▶ **WHAT THE EXERCISE ASKS**
Repeat verbatim, and only, the lines of the data below, beginning at the line that contains "jusqu’aux racines du folklore colombien." and stopping after the line that contains "Linares, ainsi que la chanteuse Nidia".

▶ **MATERIAL FOR THIS EXERCISE**
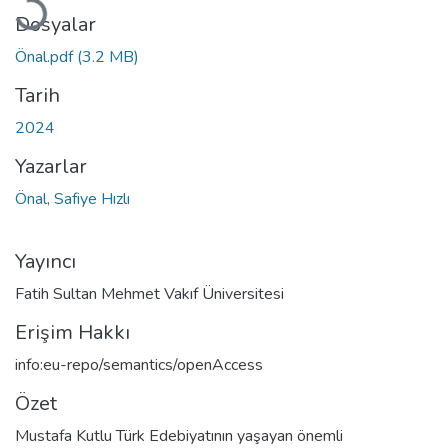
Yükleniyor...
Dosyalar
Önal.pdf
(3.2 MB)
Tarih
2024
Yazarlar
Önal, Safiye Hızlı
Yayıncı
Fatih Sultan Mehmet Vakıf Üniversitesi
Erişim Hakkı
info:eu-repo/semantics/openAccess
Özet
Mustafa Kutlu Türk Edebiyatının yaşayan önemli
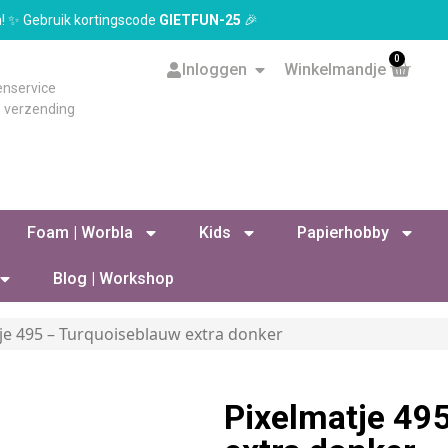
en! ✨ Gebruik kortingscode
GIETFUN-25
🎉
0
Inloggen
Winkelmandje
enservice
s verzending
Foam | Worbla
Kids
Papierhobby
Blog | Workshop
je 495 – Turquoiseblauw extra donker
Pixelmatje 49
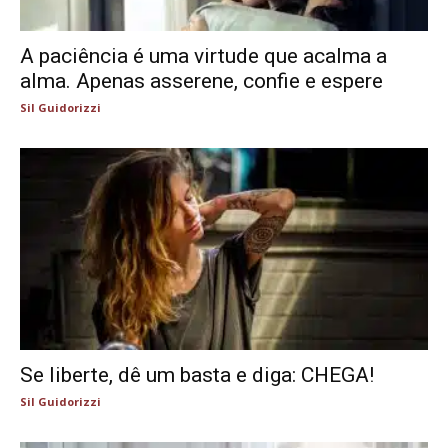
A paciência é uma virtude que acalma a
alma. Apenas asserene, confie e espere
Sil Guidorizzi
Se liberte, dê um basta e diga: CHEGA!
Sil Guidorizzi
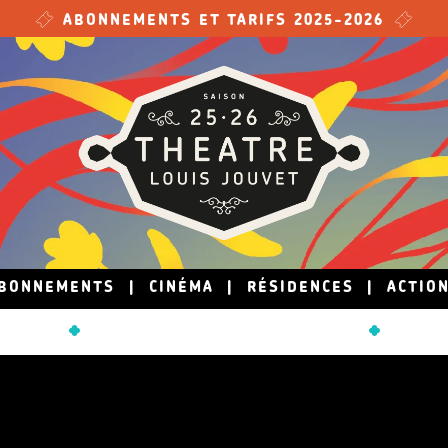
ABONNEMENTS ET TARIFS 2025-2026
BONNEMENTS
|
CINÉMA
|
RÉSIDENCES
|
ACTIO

--

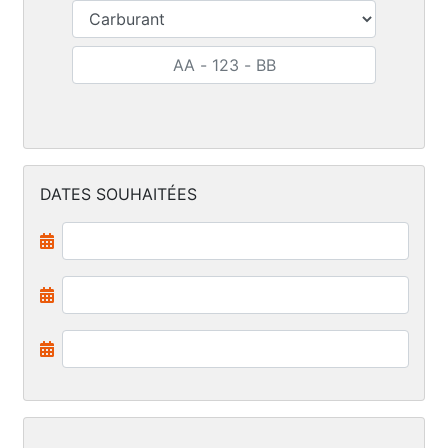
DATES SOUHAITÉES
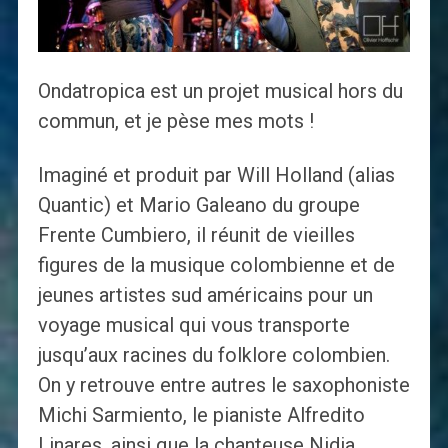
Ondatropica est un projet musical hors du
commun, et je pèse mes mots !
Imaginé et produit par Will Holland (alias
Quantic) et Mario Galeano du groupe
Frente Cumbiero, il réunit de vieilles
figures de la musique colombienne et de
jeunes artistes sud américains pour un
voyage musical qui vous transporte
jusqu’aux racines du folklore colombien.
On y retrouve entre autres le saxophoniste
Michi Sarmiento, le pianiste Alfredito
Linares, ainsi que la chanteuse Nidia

▶ **EXPECTED OUTPUT**
jusqu’aux racines du folklore colombien.
On y retrouve entre autres le saxophoniste
Michi Sarmiento, le pianiste Alfredito
Linares, ainsi que la chanteuse Nidia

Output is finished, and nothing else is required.